Work out how many lines in the following entries contain the string "lower", and write only that number.

═════ MATERIAL SUPPLIED

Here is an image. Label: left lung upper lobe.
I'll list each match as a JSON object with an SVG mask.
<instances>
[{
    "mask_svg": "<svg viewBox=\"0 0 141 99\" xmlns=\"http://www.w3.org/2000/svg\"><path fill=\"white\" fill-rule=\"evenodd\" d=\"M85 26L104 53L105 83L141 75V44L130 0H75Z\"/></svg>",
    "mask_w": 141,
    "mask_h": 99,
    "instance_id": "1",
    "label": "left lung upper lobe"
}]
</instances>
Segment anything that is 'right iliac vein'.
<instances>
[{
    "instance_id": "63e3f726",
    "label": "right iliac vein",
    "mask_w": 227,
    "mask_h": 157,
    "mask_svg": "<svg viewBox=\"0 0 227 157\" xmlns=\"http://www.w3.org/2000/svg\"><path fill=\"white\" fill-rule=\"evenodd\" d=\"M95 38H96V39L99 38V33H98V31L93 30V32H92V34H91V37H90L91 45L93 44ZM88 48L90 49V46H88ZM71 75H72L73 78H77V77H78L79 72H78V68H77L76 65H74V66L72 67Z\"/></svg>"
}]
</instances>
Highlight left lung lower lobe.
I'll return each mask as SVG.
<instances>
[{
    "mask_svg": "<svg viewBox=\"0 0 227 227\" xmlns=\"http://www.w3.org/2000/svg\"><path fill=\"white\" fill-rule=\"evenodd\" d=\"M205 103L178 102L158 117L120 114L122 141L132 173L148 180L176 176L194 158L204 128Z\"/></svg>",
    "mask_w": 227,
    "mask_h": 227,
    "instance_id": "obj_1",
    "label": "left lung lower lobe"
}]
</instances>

══════════
═════ MATERIAL SUPPLIED

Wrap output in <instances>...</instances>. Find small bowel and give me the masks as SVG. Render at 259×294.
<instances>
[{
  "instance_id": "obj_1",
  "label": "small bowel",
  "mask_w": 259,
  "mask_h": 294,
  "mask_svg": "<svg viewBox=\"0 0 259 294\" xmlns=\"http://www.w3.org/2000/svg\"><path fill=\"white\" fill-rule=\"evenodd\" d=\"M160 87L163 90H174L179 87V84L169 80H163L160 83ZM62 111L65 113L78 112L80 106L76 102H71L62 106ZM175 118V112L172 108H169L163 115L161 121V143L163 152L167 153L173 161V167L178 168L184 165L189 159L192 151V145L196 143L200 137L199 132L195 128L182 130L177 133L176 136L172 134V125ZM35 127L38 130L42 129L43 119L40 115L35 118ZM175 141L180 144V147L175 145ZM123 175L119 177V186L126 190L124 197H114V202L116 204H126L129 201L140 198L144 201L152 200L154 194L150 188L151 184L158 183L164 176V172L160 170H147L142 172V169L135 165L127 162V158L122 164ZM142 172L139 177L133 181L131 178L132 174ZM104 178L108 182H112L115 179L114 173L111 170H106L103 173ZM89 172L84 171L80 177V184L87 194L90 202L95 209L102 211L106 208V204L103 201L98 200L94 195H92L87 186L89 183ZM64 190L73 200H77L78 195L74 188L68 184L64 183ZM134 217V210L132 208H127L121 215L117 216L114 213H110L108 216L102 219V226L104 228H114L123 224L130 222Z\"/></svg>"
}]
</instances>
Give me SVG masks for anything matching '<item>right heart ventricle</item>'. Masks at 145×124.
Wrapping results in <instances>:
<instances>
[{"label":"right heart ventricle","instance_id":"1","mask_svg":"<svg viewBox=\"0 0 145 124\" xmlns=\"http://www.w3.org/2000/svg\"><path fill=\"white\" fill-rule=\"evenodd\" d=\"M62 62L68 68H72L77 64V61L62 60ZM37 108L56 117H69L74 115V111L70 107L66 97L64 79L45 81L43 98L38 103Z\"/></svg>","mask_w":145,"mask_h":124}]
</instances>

══════════

> _TASK RESULT_
2